Thanks for your interest.
 
Well done @Swank -there was a lot going on there, had it mostly right but the backstory helps a lot.
Thanks
 
Hi @Swank, finished your story, loved it. Would like to read a longer version, or more stories written in the same universe.

Or both. In fact, preferably both. :)

Actually, come to think of it, I felt pretty much the same about @THX1138 ‘s “Dolphin” story. It could happily be expanded into a science fiction/police procedural crossover novel.
Maybe, yes, maybe....:unsure:
 
Anyone want to read mine and comment on it? I'll pm it to you. So far even the giftee has taken no interest.

I'll respond to either story name or my name.

Have you checked that the giftee received your story? It might have gone astray.
 
I will confess as the one responsible for Jimmy Jolly's Christmas Wish, based on the prompt from @Provincial.

I'll admit that when I first saw that in the thread, I hoped I wouldn't get it, and then of course I did. But I'm really pleased with what it inspired. Thanks for getting me out of my comfort zone!

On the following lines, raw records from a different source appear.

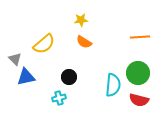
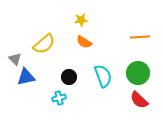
cyan semicircle: moved 10 px left, 9 px up; rotated 25 degrees counterclockwise
red semicircle: rotated 30 degrees clockwise
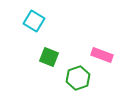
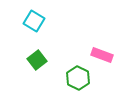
green square: moved 12 px left, 3 px down; rotated 30 degrees clockwise
green hexagon: rotated 15 degrees counterclockwise
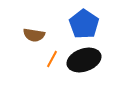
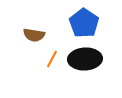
blue pentagon: moved 1 px up
black ellipse: moved 1 px right, 1 px up; rotated 16 degrees clockwise
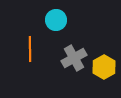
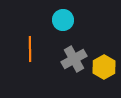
cyan circle: moved 7 px right
gray cross: moved 1 px down
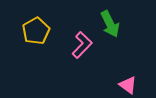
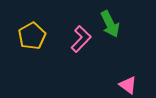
yellow pentagon: moved 4 px left, 5 px down
pink L-shape: moved 1 px left, 6 px up
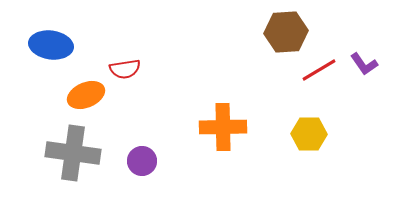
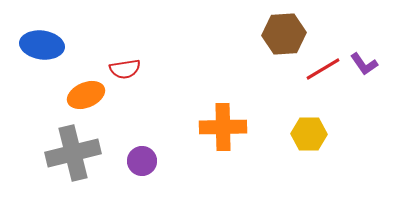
brown hexagon: moved 2 px left, 2 px down
blue ellipse: moved 9 px left
red line: moved 4 px right, 1 px up
gray cross: rotated 22 degrees counterclockwise
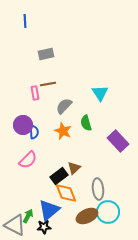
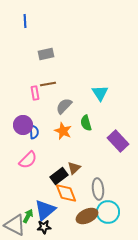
blue triangle: moved 4 px left
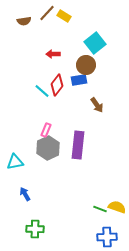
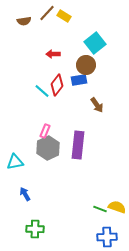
pink rectangle: moved 1 px left, 1 px down
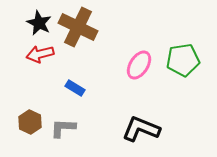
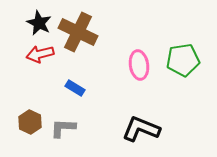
brown cross: moved 5 px down
pink ellipse: rotated 40 degrees counterclockwise
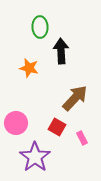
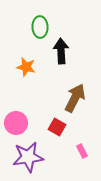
orange star: moved 3 px left, 1 px up
brown arrow: rotated 16 degrees counterclockwise
pink rectangle: moved 13 px down
purple star: moved 7 px left; rotated 28 degrees clockwise
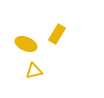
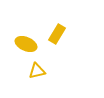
yellow triangle: moved 3 px right
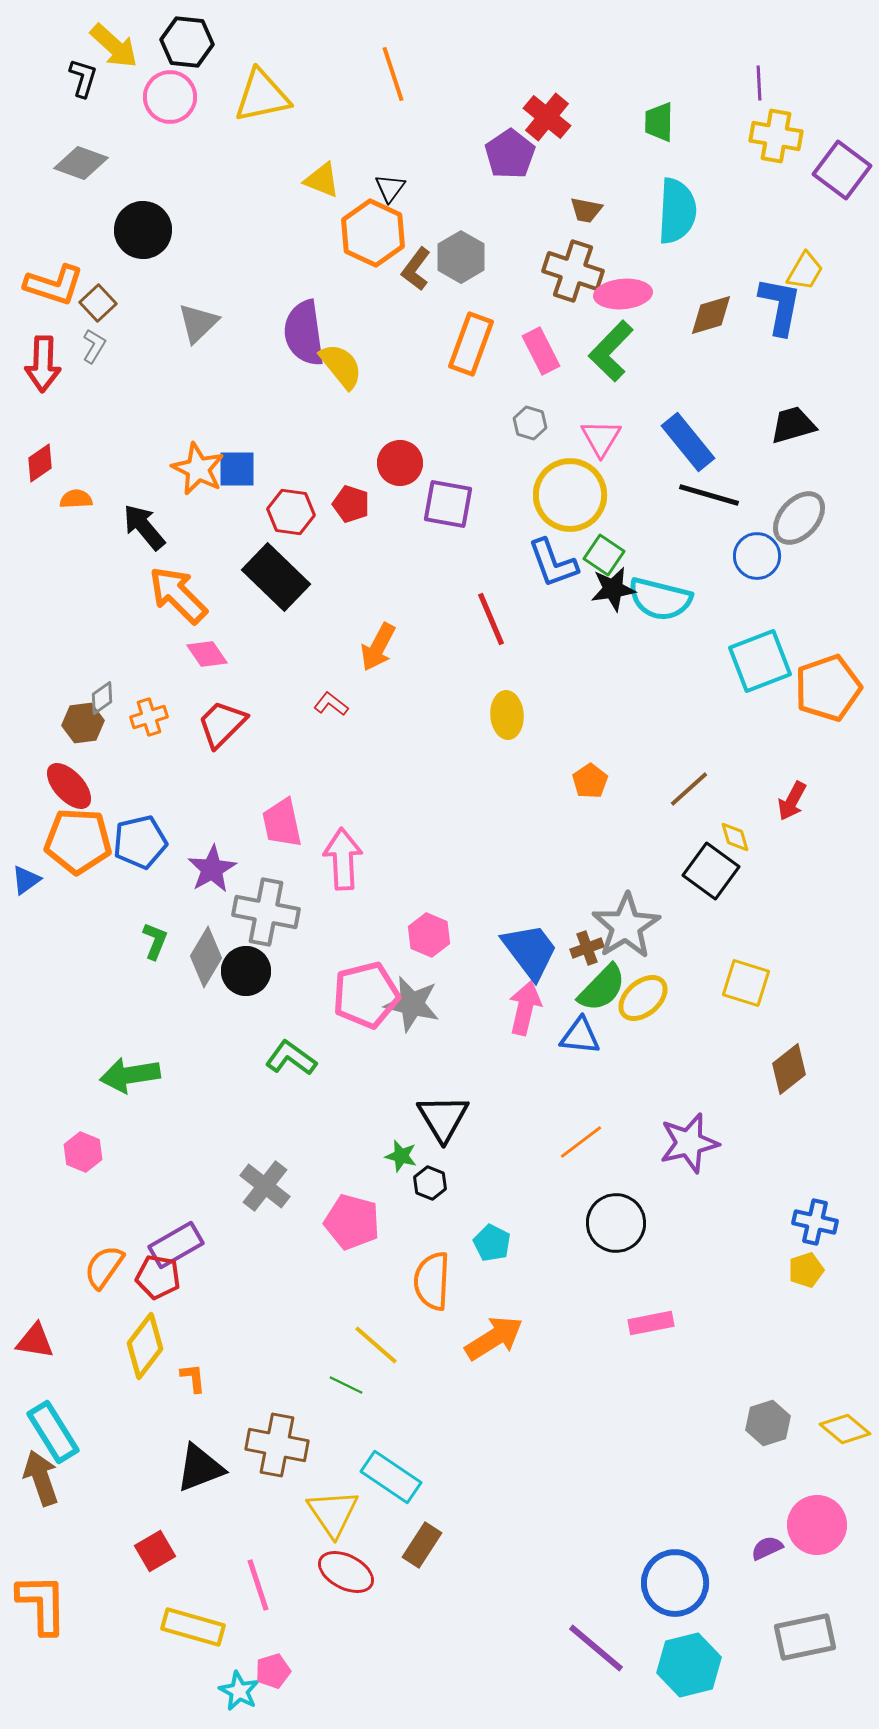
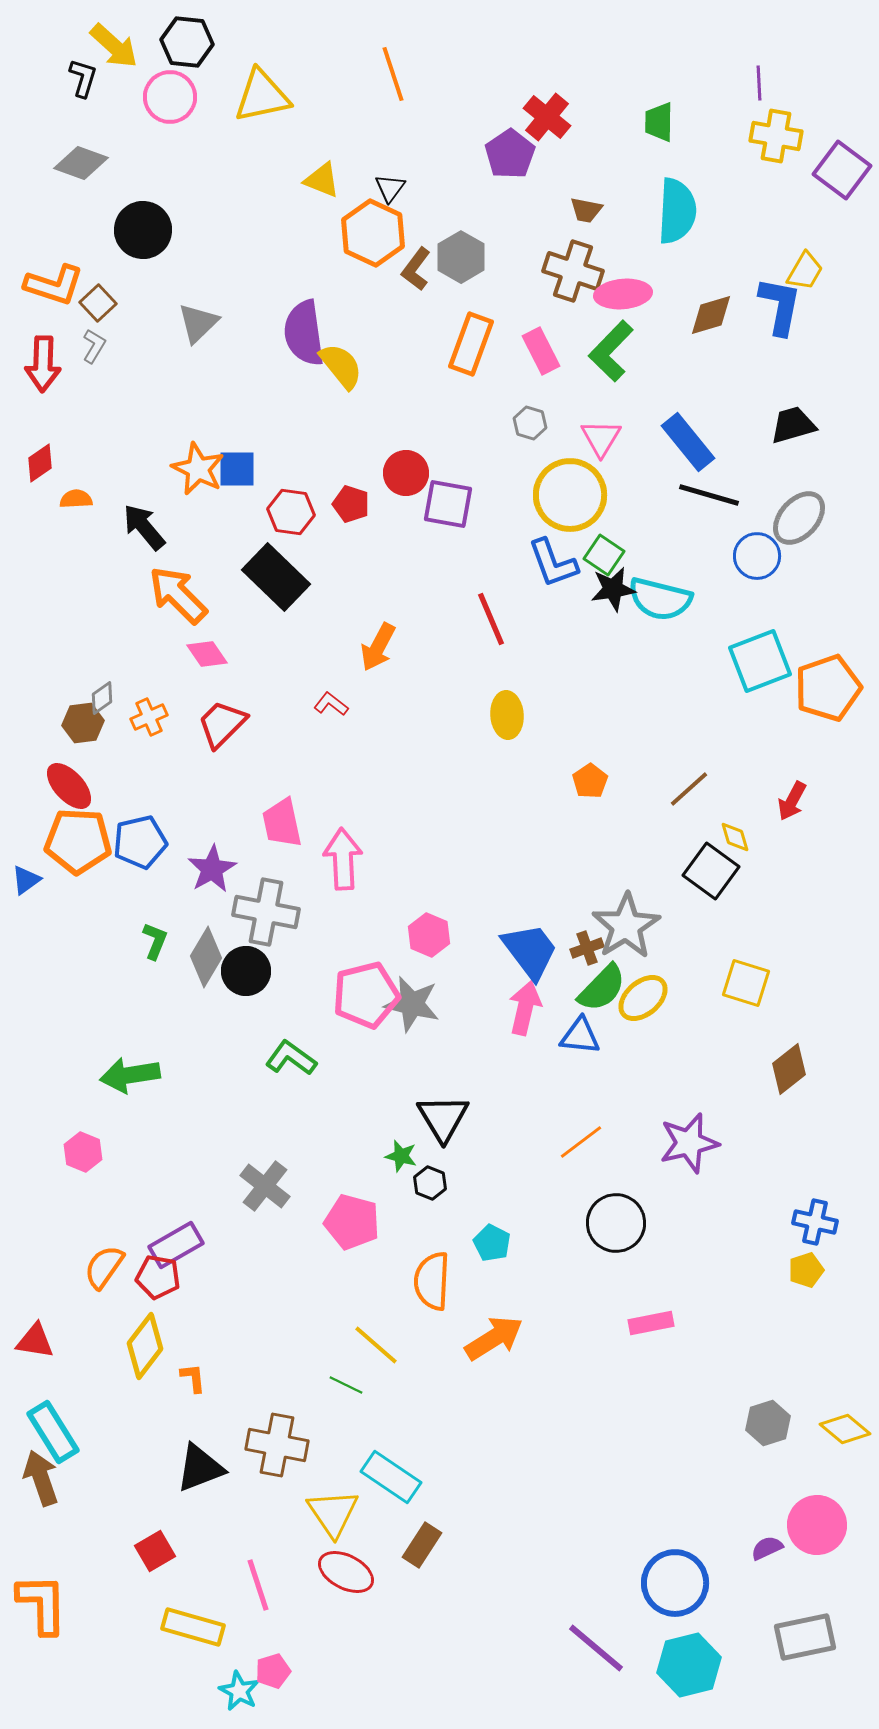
red circle at (400, 463): moved 6 px right, 10 px down
orange cross at (149, 717): rotated 6 degrees counterclockwise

Um, sorry for the boring subject matter, I was just trying to avoid asking for something outlandish and difficult to approach. Normally I would ask for something unusual in order to stimulate someone’s creativity, e.g. a police procedural about an elephant taxi service, but it sounds as if everyone hates that kind of request.
 
Um, sorry for the boring subject matter, I was just trying to avoid asking for something outlandish and difficult to approach. Normally I would ask for something unusual in order to stimulate someone’s creativity, e.g. a police procedural about an elephant taxi service, but it sounds as if everyone hates that kind of request.
Not really. You have done some of the Three Leg Improves. How would a police procedural about an elephant taxi service be any different from doing one of those? ;)
 
Um, sorry for the boring subject matter, I was just trying to avoid asking for something outlandish and difficult to approach. Normally I would ask for something unusual in order to stimulate someone’s creativity, e.g. a police procedural about an elephant taxi service, but it sounds as if everyone hates that kind of request.
Not boring! More like, tricky to do justice to, especially since I gave myself the challenge of incorporating all three prompt options, plus trying to write a character with autism without being stereotypical. I'm sure it could be better, but I appreciate the challenge!
 
Thanks @Provincial, am reading these slowly -'For want of a nail' ...man that escalated quickly, I did not see that coming, not one bit of it, loved it, great stuff
I didn’t think it fair that Jo Zebedee hadn’t received a story, so I wrote that one in the three days before the deadline Vicky S. had agreed to before guessing began. It was a case of squeezing as much into the story as the time permitted!

I did pretty much the same with For Where Your Heart Is, for Dan Jones, which was written with three days notice before the original submission deadline, and for the same reason - except that it turned out Dan had actually received a story, and ended up with three.
 
Just for clarity:

The Dolphin of Table Rock Lake was for Swank.

Chopin's Music Box was an additional last minute one I did for Dan.

I enjoyed this workshop very much as it helped me to develop a short story/novel writing style, at last!
Also, this whole experience has been very enlightening and humbling for me.